--- Data extracts Enclosed Below ---

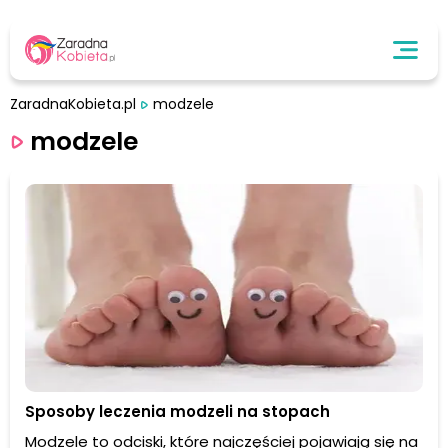
ZaradnaKobieta.pl
modzele
modzele
Sposoby leczenia modzeli na stopach
Modzele to odciski, które najczęściej pojawiają się na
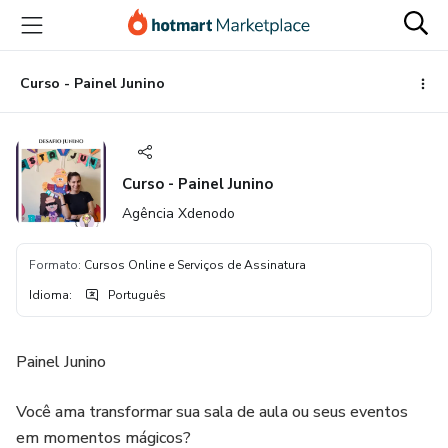
Ir
Ir
Ir
para
para
para
o
o
o
conteúdo
pagamento
rodapé
Curso - Painel Junino
principal
Curso - Painel Junino
Agência Xdenodo
Formato
:
Cursos Online e Serviços de Assinatura
Idioma
:
Português
Painel Junino
Você ama transformar sua sala de aula ou seus eventos
em momentos mágicos?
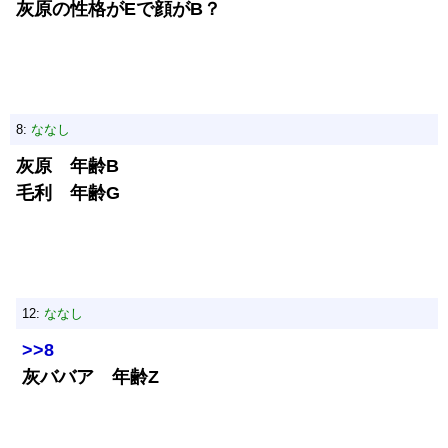
灰原の性格がEで顔がB？
8:
ななし
灰原 年齢B
毛利 年齢G
12:
ななし
>>8
灰ババア 年齢Z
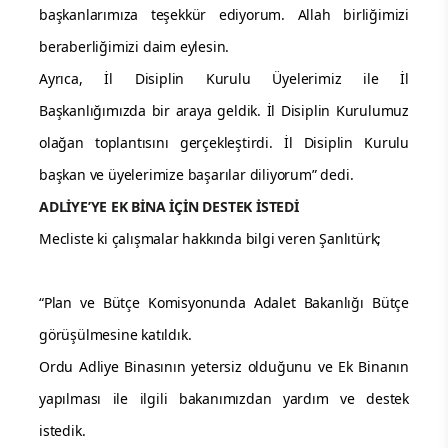
başkanlarımıza teşekkür ediyorum. Allah birliğimizi
beraberliğimizi daim eylesin.
Ayrıca, İl Disiplin Kurulu Üyelerimiz ile İl
Başkanlığımızda bir araya geldik. İl Disiplin Kurulumuz
olağan toplantısını gerçekleştirdi. İl Disiplin Kurulu
başkan ve üyelerimize başarılar diliyorum” dedi.
ADLİYE’YE EK BİNA İÇİN DESTEK İSTEDİ
Mecliste ki çalışmalar hakkında bilgi veren Şanlıtürk;
“Plan ve Bütçe Komisyonunda Adalet Bakanlığı Bütçe
görüşülmesine katıldık.
Ordu Adliye Binasının yetersiz olduğunu ve Ek Binanın
yapılması ile ilgili bakanımızdan yardım ve destek
istedik.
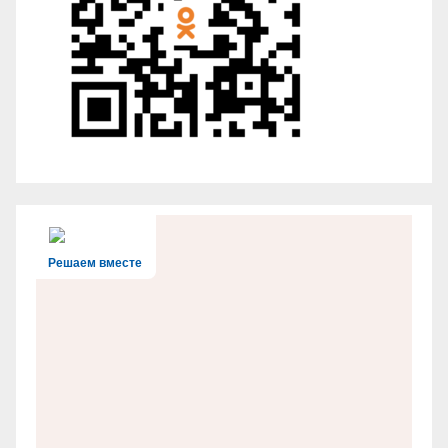
Решаем вместе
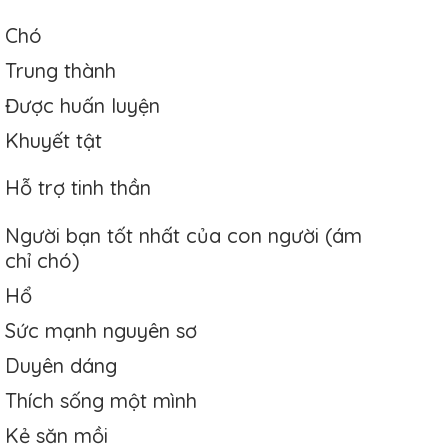
Chó
Trung thành
Được huấn luyện
Khuyết tật
Hỗ trợ tinh thần
Người bạn tốt nhất của con người (ám
chỉ chó)
Hổ
Sức mạnh nguyên sơ
Duyên dáng
Thích sống một mình
Kẻ săn mồi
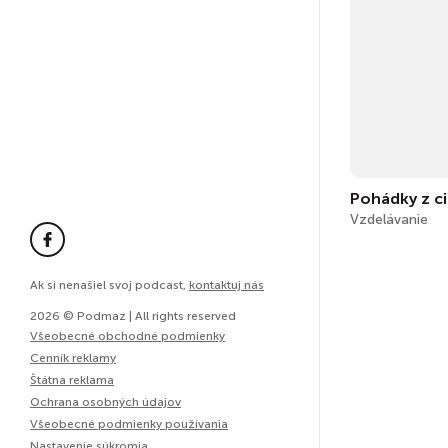
Vzdelávanie
Ak si nenašiel svoj podcast,
kontaktuj nás
2026 © Podmaz | All rights reserved
Všeobecné obchodné podmienky
Cenník reklamy
Štátna reklama
Ochrana osobných údajov
Všeobecné podmienky používania
Nastavenie súkromia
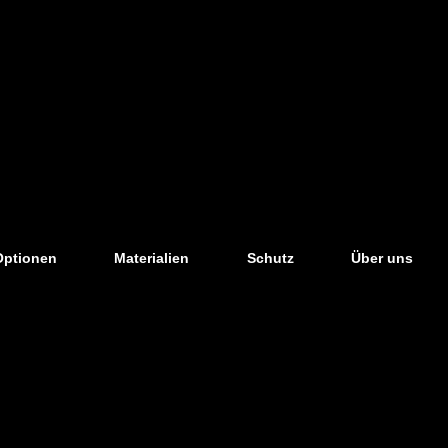
Optionen
Materialien
Schutz
Über uns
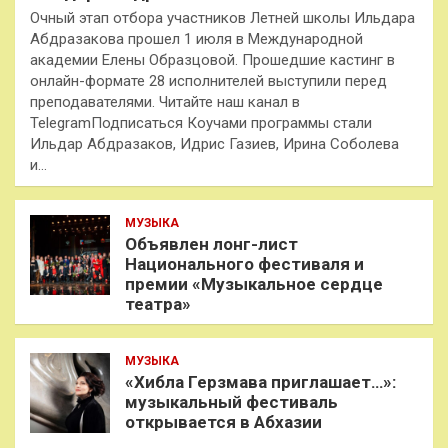
Очный этап отбора участников Летней школы Ильдара
Абдразакова прошел 1 июля в Международной
академии Елены Образцовой. Прошедшие кастинг в
онлайн-формате 28 исполнителей выступили перед
преподавателями. Читайте наш канал в
TelegramПодписаться Коучами программы стали
Ильдар Абдразаков, Идрис Газиев, Ирина Соболева
и…
МУЗЫКА
Объявлен лонг-лист
Национального фестиваля и
премии «Музыкальное сердце
театра»
МУЗЫКА
«Хибла Герзмава приглашает…»:
музыкальный фестиваль
открывается в Абхазии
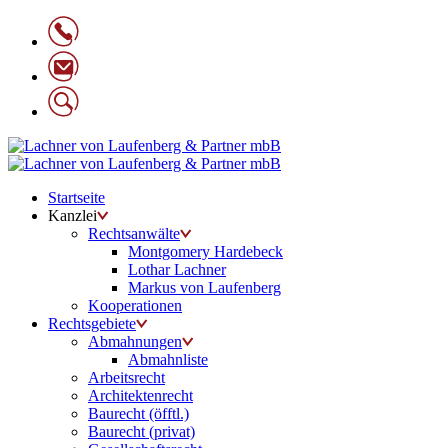
Startseite
Kanzlei
Rechtsanwälte
Montgomery Hardebeck
Lothar Lachner
Markus von Laufenberg
Kooperationen
Rechtsgebiete
Abmahnungen
Abmahnliste
Arbeitsrecht
Architektenrecht
Baurecht (öfftl.)
Baurecht (privat)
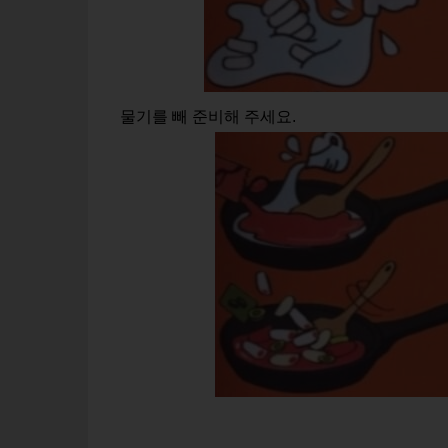
물기를 빼 준비해 주세요.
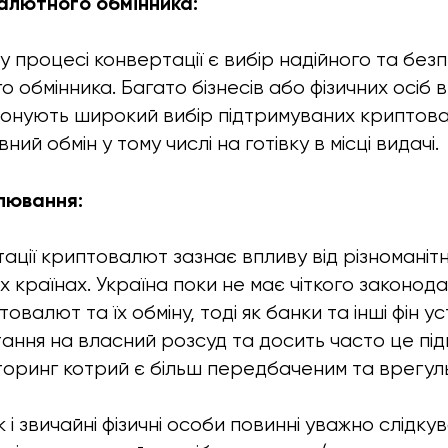
валютного обмінника:
 процесі конвертації є вибір надійного та без
 обмінника. Багато бізнесів або фізичних осіб
опонують широкий вибір підтримуваних криптова
вний обмін у тому числі на готівку в місці видачі.
лювання:
ації криптовалют зазнає впливу від різноманіт
их країнах. Україна поки не має чіткого законод
овалют та їх обміну, тоді як банки та інші фін 
ання на власний розсуд та досить часто це під
торинг котрий є більш передбаченим та врегул
 і звичайні фізичні особи повинні уважно слідку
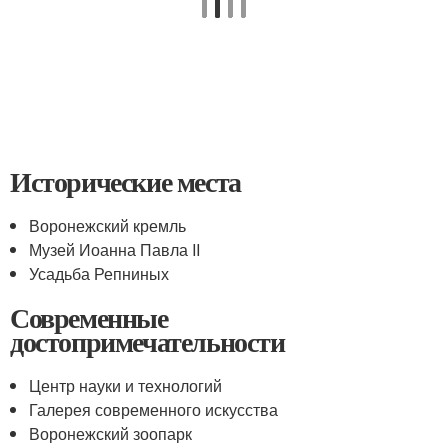
Исторические места
Воронежский кремль
Музей Иоанна Павла II
Усадьба Репниных
Современные
достопримечательности
Центр науки и технологий
Галерея современного искусства
Воронежский зоопарк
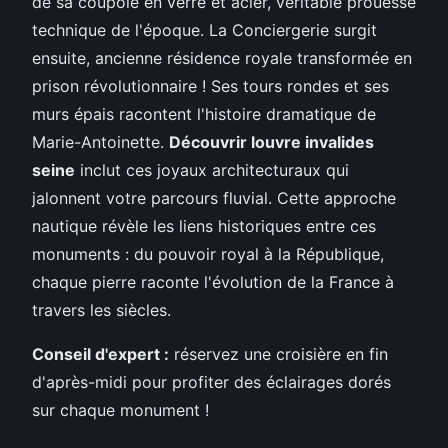
de sa coupole en verre et acier, véritable prouesse
technique de l'époque. La Conciergerie surgit
ensuite, ancienne résidence royale transformée en
prison révolutionnaire ! Ses tours rondes et ses
murs épais racontent l'histoire dramatique de
Marie-Antoinette.
Découvrir louvre invalides
seine
inclut ces joyaux architecturaux qui
jalonnent votre parcours fluvial. Cette approche
nautique révèle les liens historiques entre ces
monuments : du pouvoir royal à la République,
chaque pierre raconte l'évolution de la France à
travers les siècles.
Conseil d'expert :
réservez une croisière en fin
d'après-midi pour profiter des éclairages dorés
sur chaque monument !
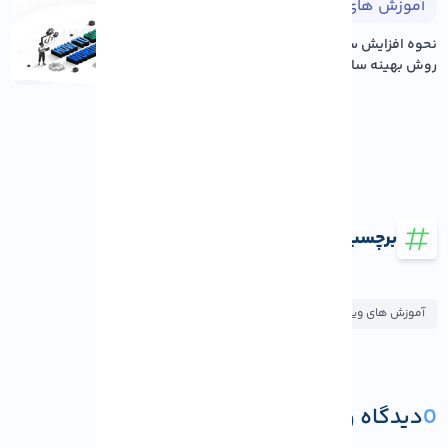
آموزش های وردپرس
۱۴۰۵/۰۵/۱۷
نحوه افزایش سرعت سایت وردپرس: ۱۲
روش بهینه سازی عم...
برچسب ها
آموزش های ویندوز
0
دیدگاه و پرسش
ثبت دیدگاه یا پرسش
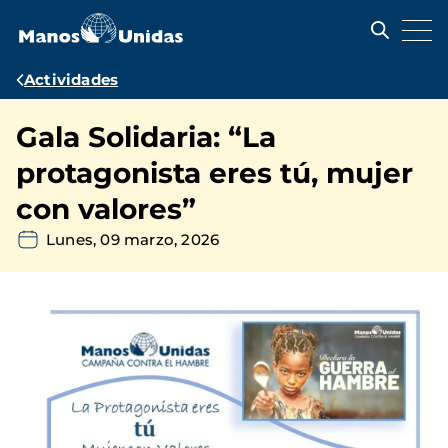
Pasar
al
contenido
principal
Ruta
Actividades
de
Gala Solidaria: “La
navegación
protagonista eres tú, mujer
con valores”
Lunes, 09 marzo, 2026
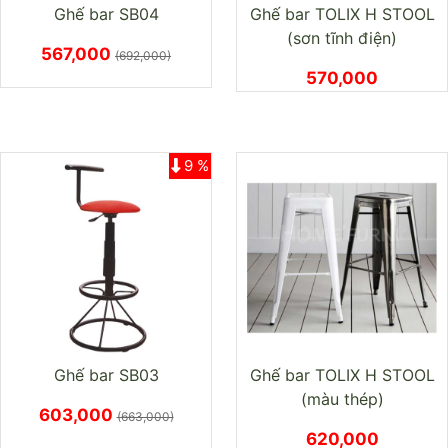
Ghế bar SB04
Ghế bar TOLIX H STOOL
(sơn tĩnh điện)
567,000
(692,000)
570,000
9 %
Ghế bar SB03
Ghế bar TOLIX H STOOL
(màu thép)
603,000
(663,000)
620,000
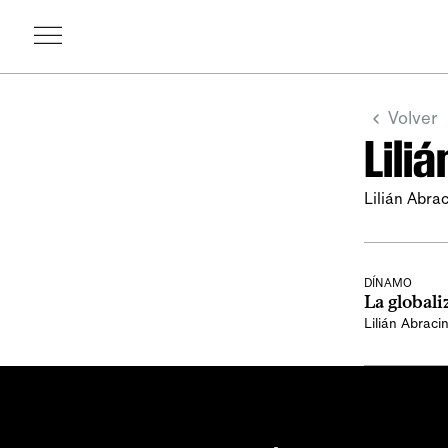
Volver
Lili
Lilián Abra
DÍNAMO
La globali
Lilián Abraci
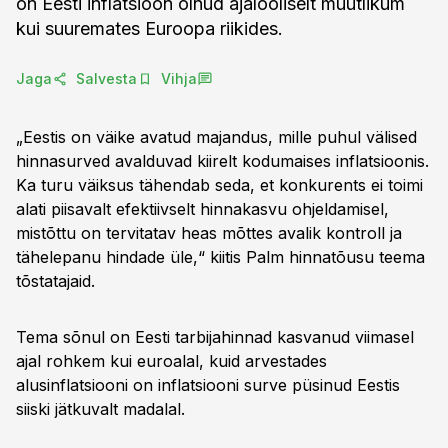
on Eesti inflatsioon olnud ajalooliselt muutlikum
kui suuremates Euroopa riikides.
Jaga
Salvesta
Vihja
„Eestis on väike avatud majandus, mille puhul välised
hinnasurved avalduvad kiirelt kodumaises inflatsioonis.
Ka turu väiksus tähendab seda, et konkurents ei toimi
alati piisavalt efektiivselt hinnakasvu ohjeldamisel,
mistõttu on tervitatav heas mõttes avalik kontroll ja
tähelepanu hindade üle,“ kiitis Palm hinnatõusu teema
tõstatajaid.
Tema sõnul on Eesti tarbijahinnad kasvanud viimasel
ajal rohkem kui euroalal, kuid arvestades
alusinflatsiooni on inflatsiooni surve püsinud Eestis
siiski jätkuvalt madalal.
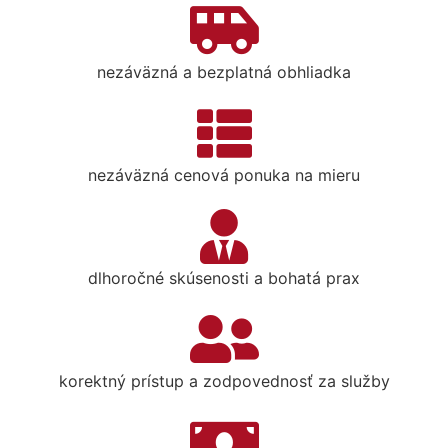
nezáväzná a bezplatná obhliadka
nezáväzná cenová ponuka na mieru
dlhoročné skúsenosti a bohatá prax
korektný prístup a zodpovednosť za služby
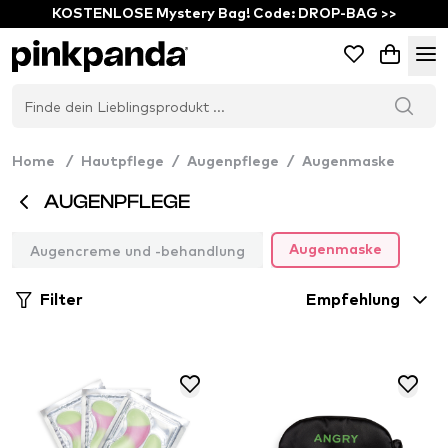
KOSTENLOSE Mystery Bag! Code: DROP-BAG >>
Home
/
Hautpflege
/
Augenpflege
/
Augenmaske
AUGENPFLEGE
Augencreme und -behandlung
Augenmaske
Filter
Empfehlung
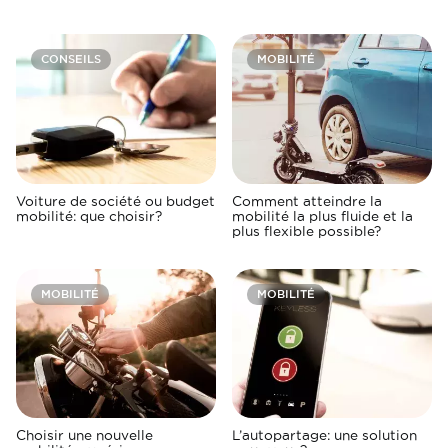
CONSEILS
MOBILITÉ
Voiture de société ou budget
Comment atteindre la
mobilité: que choisir?
mobilité la plus fluide et la
plus flexible possible?
MOBILITÉ
MOBILITÉ
Choisir une nouvelle
L’autopartage: une solution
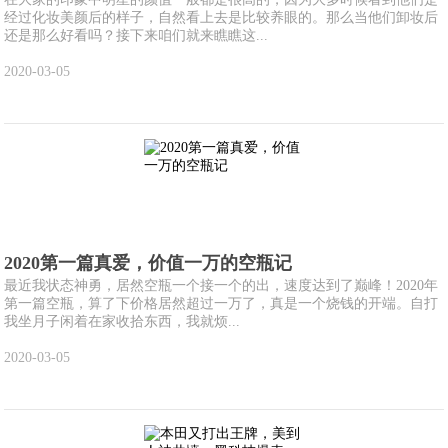
经过化妆美颜后的样子，自然看上去是比较养眼的。那么当他们卸妆后
还是那么好看吗？接下来咱们就来瞧瞧这...
2020-03-05
2020第一篇真爱，价值一万的空瓶记
最近我状态神勇，居然空瓶一个接一个的出，速度达到了巅峰！2020年
第一篇空瓶，算了下价格居然超过一万了，真是一个烧钱的开端。自打
我坐月子闲着在家收拾东西，我就烦...
2020-03-05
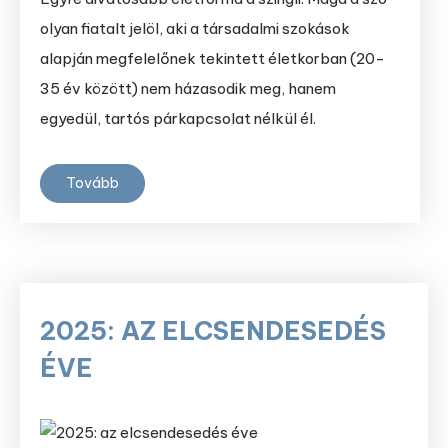
olyan fiatalt jelöl, aki a társadalmi szokások
alapján megfelelőnek tekintett életkorban (20-
35 év között) nem házasodik meg, hanem
egyedül, tartós párkapcsolat nélkül él.
Tovább
2025: AZ ELCSENDESEDÉS
ÉVE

--- End of Enclosed Data extracts ---

Aim of the task: The answer is those lines of the material above that run from the one containing "Baurecht (öfftl.)" up to and including the one containing "Галерея современного искусства", restated exactly and without images.

Result of the task:
Baurecht (öfftl.)
Baurecht (privat)
물기를 빼 준비해 주세요.
валютного обмінника:
 процесі конвертації є вибір надійного та без
 обмінника. Багато бізнесів або фізичних осіб
опонують широкий вибір підтримуваних криптова
вний обмін у тому числі на готівку в місці видачі.
лювання:
ації криптовалют зазнає впливу від різноманіт
их країнах. Україна поки не має чіткого законод
овалют та їх обміну, тоді як банки та інші фін 
ання на власний розсуд та досить часто це під
торинг котрий є більш передбаченим та врегул
 і звичайні фізичні особи повинні уважно слідку
Исторические места
Воронежский кремль
Музей Иоанна Павла II
Усадьба Репниных
Современные
достопримечательности
Центр науки и технологий
Галерея современного искусства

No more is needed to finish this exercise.